Cash shared it, and a moment later they were on their way to Lawrence Farm.
“That’s not the maple sugar place is it?” the driver asked. “I took my grandkids out there a few years back.”
“Nope,” Cash said. “That’s the Hayes Farm nearby. They’re good people. My family runs a dairy farm.”
“Oh, now that’s a good business, dairy,” the driver mused. “My sister kept goats back in the day.”
“Around here?” Cash asked. “What’s her name?”
And just like that, they fell into a normal conversation. Cash highly doubted the man recognized him, and if he did, he didn’t say a word about it.
People in Vermont were like that. It wasn’t just because Cash was from here, plenty of celebrities and billionaires holed up in their mansions near the ski places and still wandered out to farmers markets and festivals in sweats and flip-flops, and the natives wouldn’t fuss over them for anything.
There was real respect for privacy here, but also a conviction that people were people, and everyone should be treated the same.
By the time the little cab carefully clattered over the covered bridge and the sign for Lawrence Dairy Farm came into sight at last, Cash knew everything there was to know about the driver, his wife, his kids, and even his grandkids.
“Well, I hope you have a very nice visit, young man,” the older man said as Cash hopped out.
“Take care, Lonny,” Cash told him, giving a friendly wave before he headed up the driveway toward the house.
He had traveled light, with nothing but Grandpa’s guitar, so it felt almost like he’d just been dropped off after a gig back in high school.

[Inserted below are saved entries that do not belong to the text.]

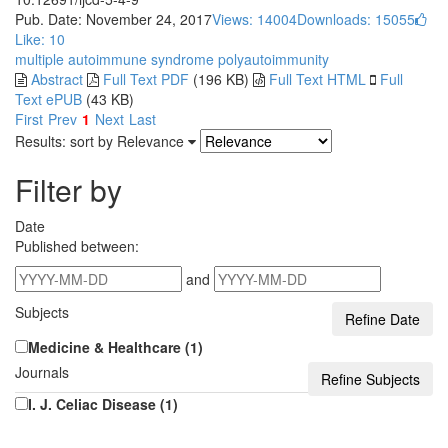
Pub. Date: November 24, 2017
Views: 14004
Downloads: 15055
Like:
10
multiple autoimmune syndrome
polyautoimmunity
Abstract
Full Text PDF
(196 KB)
Full Text HTML
Full
Text ePUB
(43 KB)
First
Prev
1
Next
Last
Results: sort by
Relevance
Filter by
Date
Published between:
and
Subjects
Medicine & Healthcare (1)
Journals
I. J. Celiac Disease (1)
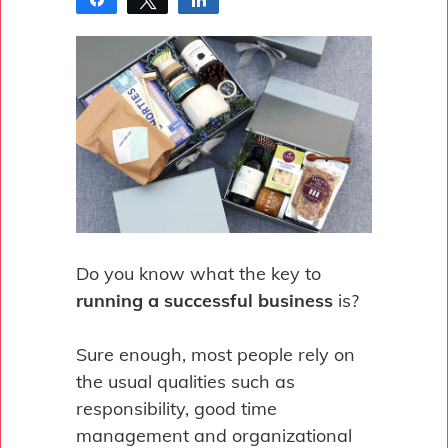
Pin
Do you know what the key to
running a successful business
is?
Sure enough, most people rely on
the usual qualities such as
responsibility, good time
management and organizational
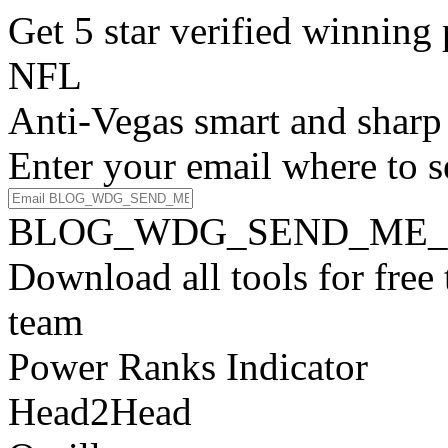
Get 5 star verified winni
NFL
Anti-Vegas smart and sharp
Enter your email where to s
BLOG_WDG_SEND_ME_
Download all tools for free
team
Power Ranks Indicator
Head2Head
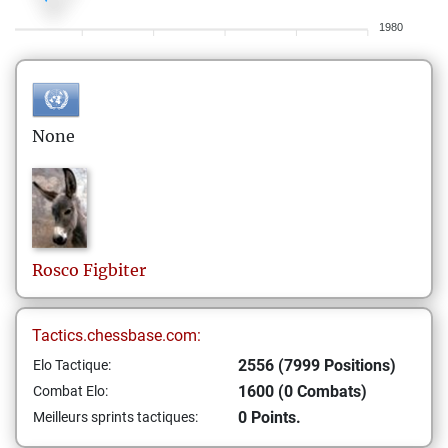
1980
None
Rosco
Figbiter
Tactics.chessbase.com:
2556 (7999 Positions)
Elo Tactique:
1600 (0 Combats)
Combat Elo:
0 Points.
Meilleurs sprints tactiques:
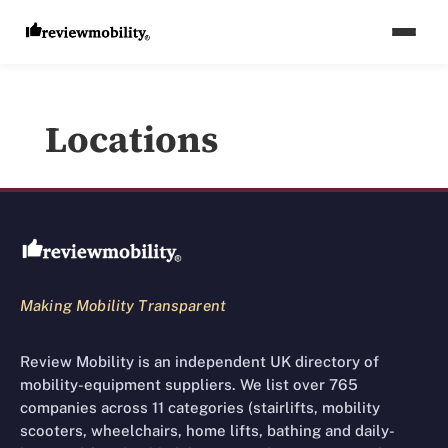
Locations
Review Mobility site footer
Making Mobility Transparent
Review Mobility is an independent UK directory of
mobility-equipment suppliers. We list over 765
companies across 11 categories (stairlifts, mobility
scooters, wheelchairs, home lifts, bathing and daily-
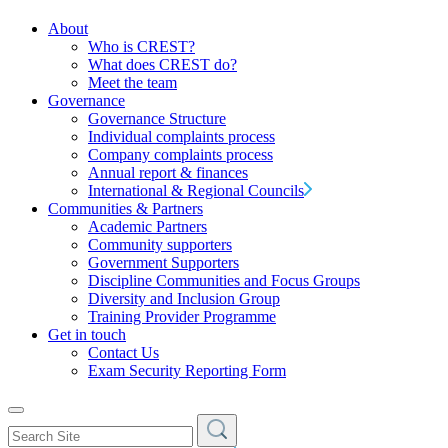
About
Who is CREST?
What does CREST do?
Meet the team
Governance
Governance Structure
Individual complaints process
Company complaints process
Annual report & finances
International & Regional Councils
Communities & Partners
Academic Partners
Community supporters
Government Supporters
Discipline Communities and Focus Groups
Diversity and Inclusion Group
Training Provider Programme
Get in touch
Contact Us
Exam Security Reporting Form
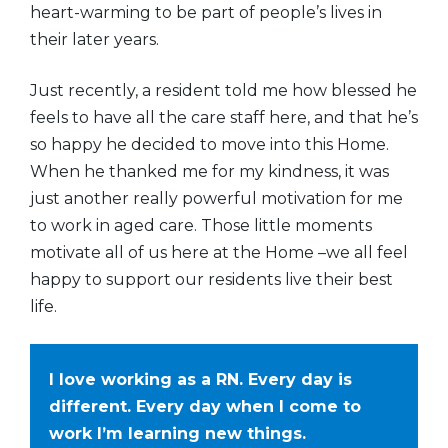
heart-warming to be part of people’s lives in
their later years.
Just recently, a resident told me how blessed he
feels to have all the care staff here, and that he’s
so happy he decided to move into this Home.
When he thanked me for my kindness, it was
just another really powerful motivation for me
to work in aged care. Those little moments
motivate all of us here at the Home –we all feel
happy to support our residents live their best
life.
I love working as a RN. Every day is
different. Every day when I come to
work I’m learning new things.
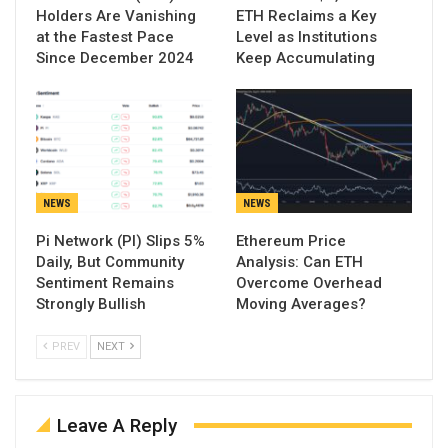
Holders Are Vanishing
ETH Reclaims a Key
at the Fastest Pace
Level as Institutions
Since December 2024
Keep Accumulating
NEWS
NEWS
Pi Network (PI) Slips 5%
Ethereum Price
Daily, But Community
Analysis: Can ETH
Sentiment Remains
Overcome Overhead
Strongly Bullish
Moving Averages?
PREV
NEXT
Leave A Reply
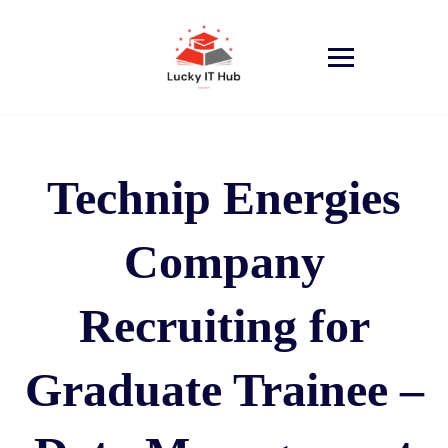
Technip Energies
Company
Recruiting for
Graduate Trainee –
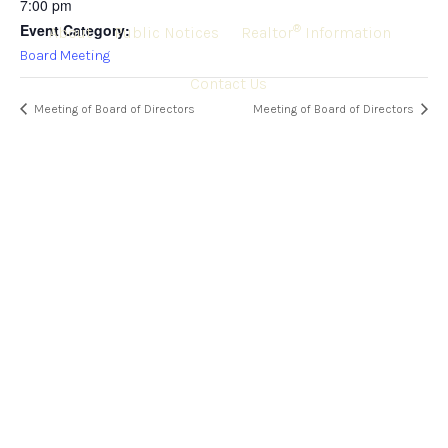
7:00 pm
Event Category:
®
About
Public Notices
Realtor
Information
Board Meeting
Contact Us
Meeting of Board of Directors
Meeting of Board of Directors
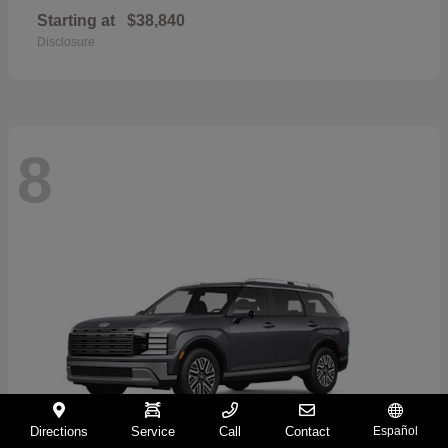
Starting at
$38,840
Disclosure
8
Directions
Service
Call
Contact
Español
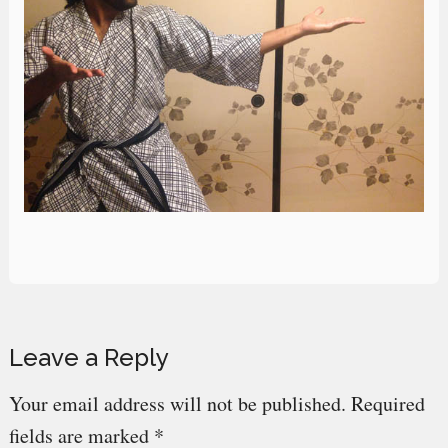
Reader
Leave a Reply
Interactions
Your email address will not be published.
Required
fields are marked
*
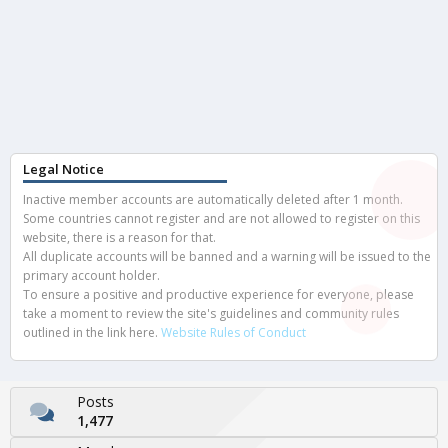
Legal Notice
Inactive member accounts are automatically deleted after 1 month.
Some countries cannot register and are not allowed to register on this
website, there is a reason for that.
All duplicate accounts will be banned and a warning will be issued to the
primary account holder.
To ensure a positive and productive experience for everyone, please
take a moment to review the site's guidelines and community rules
outlined in the link here.
Website Rules of Conduct
Posts
1,477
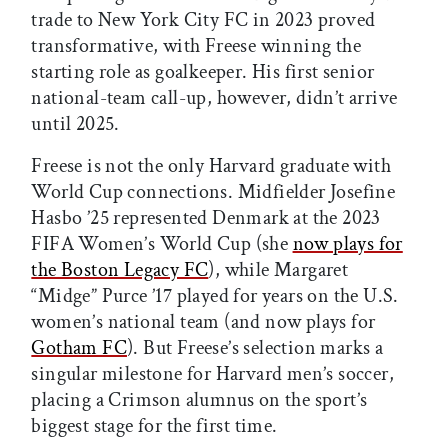
trade to New York City FC in 2023 proved
transformative, with Freese winning the
starting role as goalkeeper. His first senior
national-team call-up, however, didn’t arrive
until 2025.
Freese is not the only Harvard graduate with
World Cup connections. Midfielder Josefine
Hasbo ’25 represented Denmark at the 2023
FIFA Women’s World Cup (she
now plays for
the Boston Legacy FC
), while Margaret
“Midge” Purce ’17 played for years on the U.S.
women’s national team (and now plays for
Gotham FC
). But Freese’s selection marks a
singular milestone for Harvard men’s soccer,
placing a Crimson alumnus on the sport’s
biggest stage for the first time.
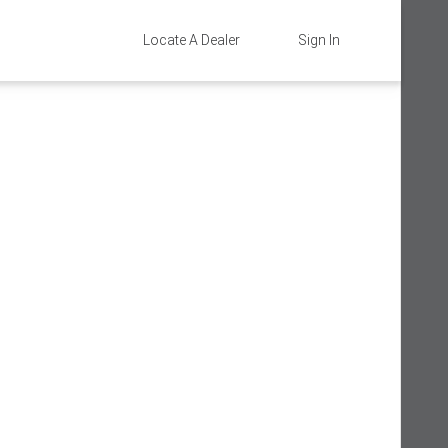
Locate A Dealer
Sign In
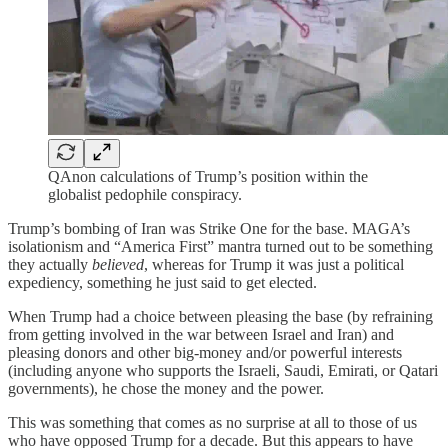
QAnon calculations of Trump’s position within the
globalist pedophile conspiracy.
Trump’s bombing of Iran was Strike One for the base. MAGA’s
isolationism and “America First” mantra turned out to be something
they actually
believed
, whereas for Trump it was just a political
expediency, something he just said to get elected.
When Trump had a choice between pleasing the base (by refraining
from getting involved in the war between Israel and Iran) and
pleasing donors and other big-money and/or powerful interests
(including anyone who supports the Israeli, Saudi, Emirati, or Qatari
governments), he chose the money and the power.
This was something that comes as no surprise at all to those of us
who have opposed Trump for a decade. But this appears to have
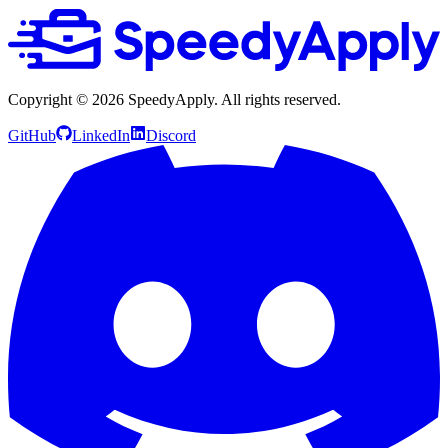
Copyright ©
2026
SpeedyApply
. All rights reserved.
GitHub
LinkedIn
Discord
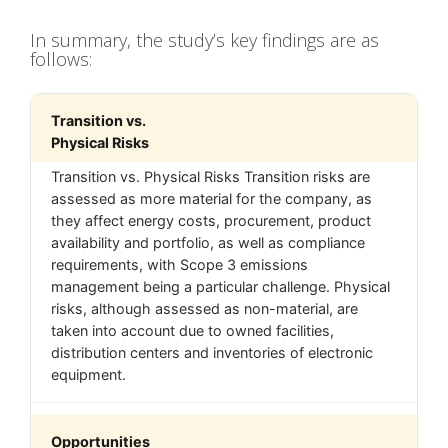
In summary, the study’s key findings are as
follows:
Transition vs.
Physical Risks
Transition vs. Physical Risks Transition risks are
assessed as more material for the company, as
they affect energy costs, procurement, product
availability and portfolio, as well as compliance
requirements, with Scope 3 emissions
management being a particular challenge. Physical
risks, although assessed as non-material, are
taken into account due to owned facilities,
distribution centers and inventories of electronic
equipment.
Opportunities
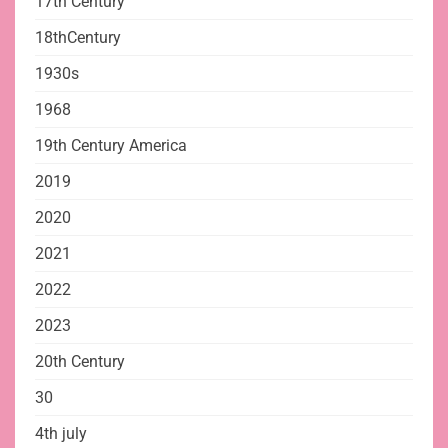
17th Century
18thCentury
1930s
1968
19th Century America
2019
2020
2021
2022
2023
20th Century
30
4th july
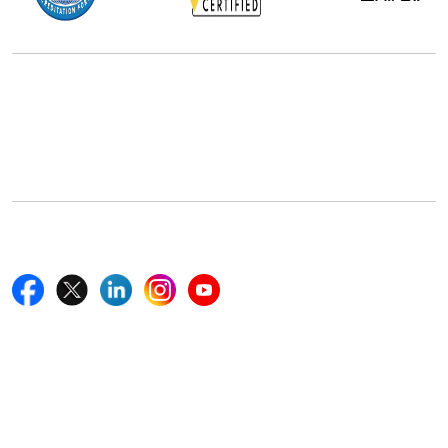
Office Address
5th Floor, 867 Boylston St, STE 500,
Boston, MA 02116, U.S.
+18577585017
Follow Us On
Quick Links
Home
Blogs
News
Career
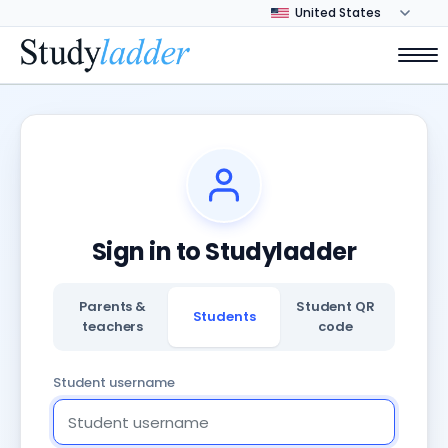
Sign in to Studyladder
Parents &
Student QR
Students
teachers
code
Student username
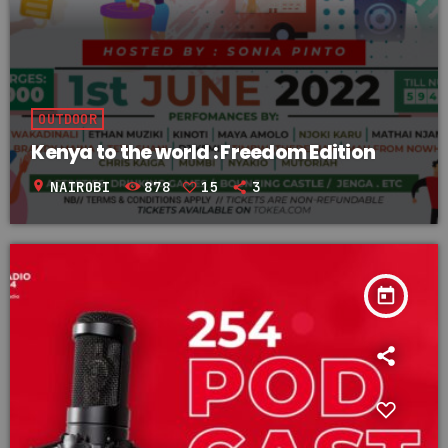
OUTDOOR
Kenya to the world : Freedom Edition
location_on
NAIROBI
878
15
3
today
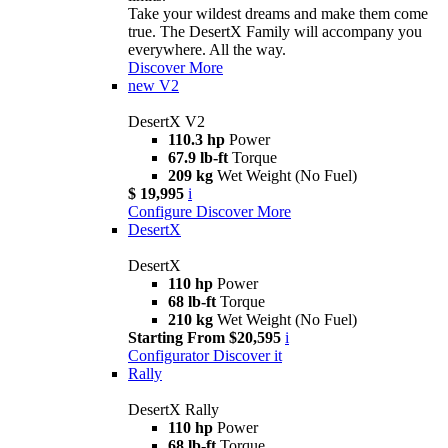
Take your wildest dreams and make them come
true. The DesertX Family will accompany you
everywhere. All the way.
Discover More
new
V2
DesertX V2
110.3 hp
Power
67.9 lb-ft
Torque
209 kg
Wet Weight (No Fuel)
$ 19,995
i
Configure
Discover More
DesertX
DesertX
110 hp
Power
68 lb-ft
Torque
210 kg
Wet Weight (No Fuel)
Starting From $20,595
i
Configurator
Discover it
Rally
DesertX Rally
110 hp
Power
68 lb-ft
Torque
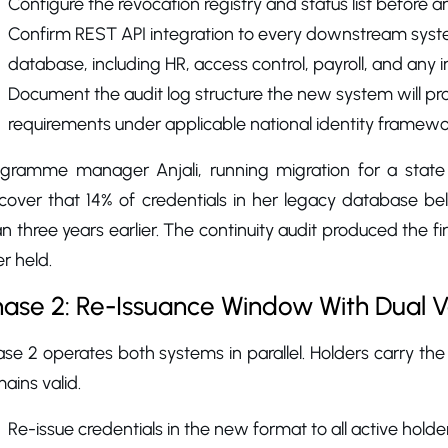
Configure the revocation registry and status list before an
Confirm REST API integration to every downstream syste
database, including HR, access control, payroll, and any 
Document the audit log structure the new system will prod
requirements under applicable national identity framewo
ogramme manager Anjali, running migration for a state 
scover that 14% of credentials in her legacy database b
n three years earlier. The continuity audit produced the fi
r held.
ase 2: Re-Issuance Window With Dual Ve
se 2 operates both systems in parallel. Holders carry the
ains valid.
Re-issue credentials in the new format to all active holders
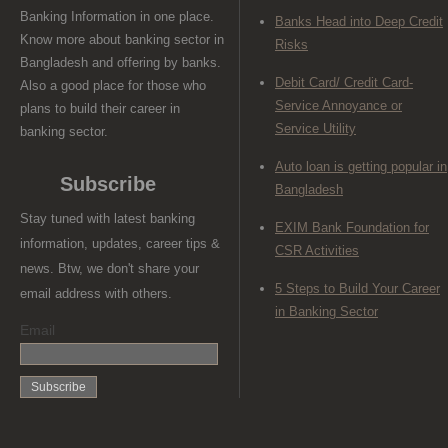
Banking Information in one place.
Banks Head into Deep Credit
Know more about banking sector in
Risks
Bangladesh and offering by banks.
Debit Card/ Credit Card-
Also a good place for those who
Service Annoyance or
plans to build their career in
Service Utility
banking sector.
Auto loan is getting popular in
Subscribe
Bangladesh
Stay tuned with latest banking
EXIM Bank Foundation for
information, updates, career tips &
CSR Activities
news. Btw, we don't share your
5 Steps to Build Your Career
email address with others.
in Banking Sector
Email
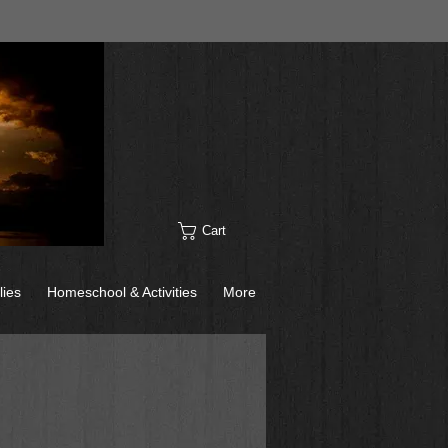
Cart
lies
Homeschool & Activities
More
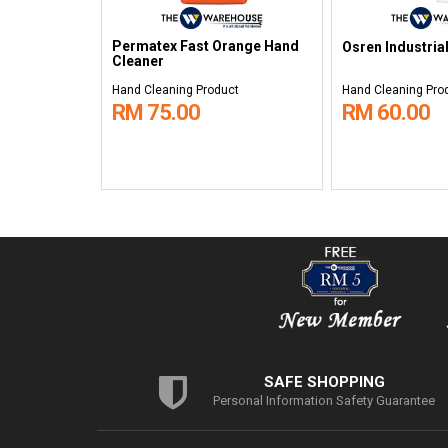
Permatex Fast Orange Hand
Osren Industria
Cleaner
Hand Cleaning Product
Hand Cleaning Pro
RM 75.00
RM 60.00
SAFE SHOPPING
Personal Information Safety Guarantee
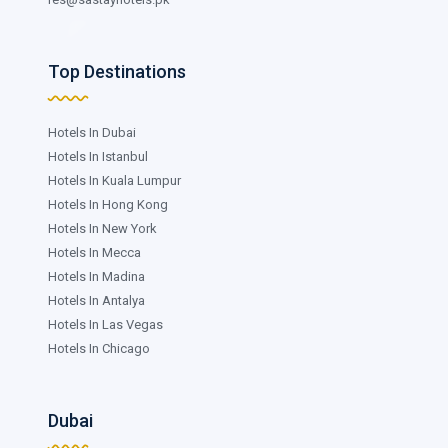
Top Destinations
Hotels In Dubai
Hotels In Istanbul
Hotels In Kuala Lumpur
Hotels In Hong Kong
Hotels In New York
Hotels In Mecca
Hotels In Madina
Hotels In Antalya
Hotels In Las Vegas
Hotels In Chicago
Dubai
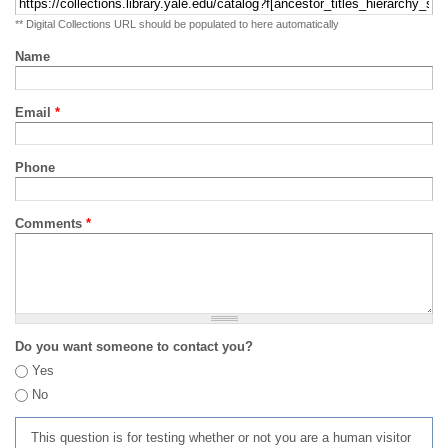
** Digital Collections URL should be populated to here automatically
Name
Email
*
Phone
Comments
*
Do you want someone to contact you?
Yes
No
This question is for testing whether or not you are a human visitor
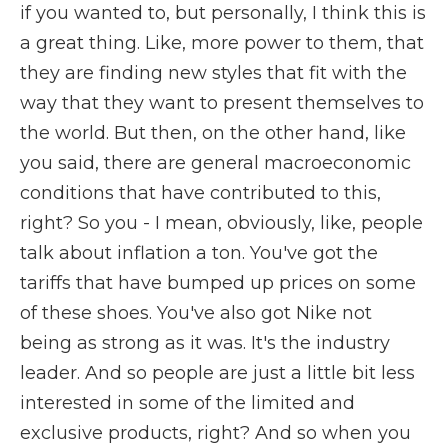
if you wanted to, but personally, I think this is
a great thing. Like, more power to them, that
they are finding new styles that fit with the
way that they want to present themselves to
the world. But then, on the other hand, like
you said, there are general macroeconomic
conditions that have contributed to this,
right? So you - I mean, obviously, like, people
talk about inflation a ton. You've got the
tariffs that have bumped up prices on some
of these shoes. You've also got Nike not
being as strong as it was. It's the industry
leader. And so people are just a little bit less
interested in some of the limited and
exclusive products, right? And so when you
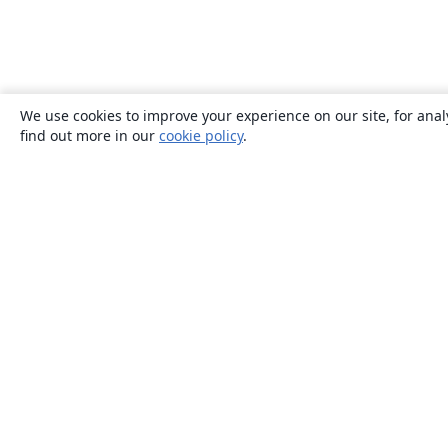
We use cookies to improve your experience on our site, for anal
find out more in our
cookie policy
.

The house and fields were still mostly shaded by the mountains, though the sun winked just over the crest. There was nothing like the morning stillness of the farm in the winter.
He looked out over the snowy fields of his childhood, and suddenly there was nothing in the world he wanted more than to be in his mother’s arms.
“Charles Cash Lawrence,” a voice sang out across the field, as if in answer to his prayer.
He turned to see his mom trooping up from the old barn, a smile on her face so big he could see it from where he stood.